##### Record extracts #####

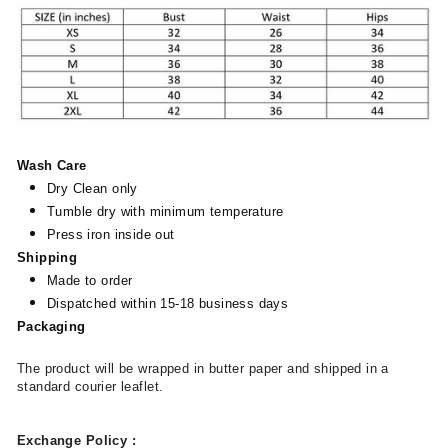
Wash Care
Dry Clean only
Tumble dry with minimum temperature
Press iron inside out
Shipping
Made to order
Dispatched within 15-18 business days
Packaging
The product will be wrapped in butter paper and shipped in a
standard courier leaflet.
Exchange Policy
:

#####

Assigned task
Each line above is to be repeated exactly as written; no picture is carried over.

Written solution
Wash Care
Dry Clean only
Tumble dry with minimum temperature
Press iron inside out
Shipping
Made to order
Dispatched within 15-18 business days
Packaging
The product will be wrapped in butter paper and shipped in a
standard courier leaflet.
Exchange Policy
:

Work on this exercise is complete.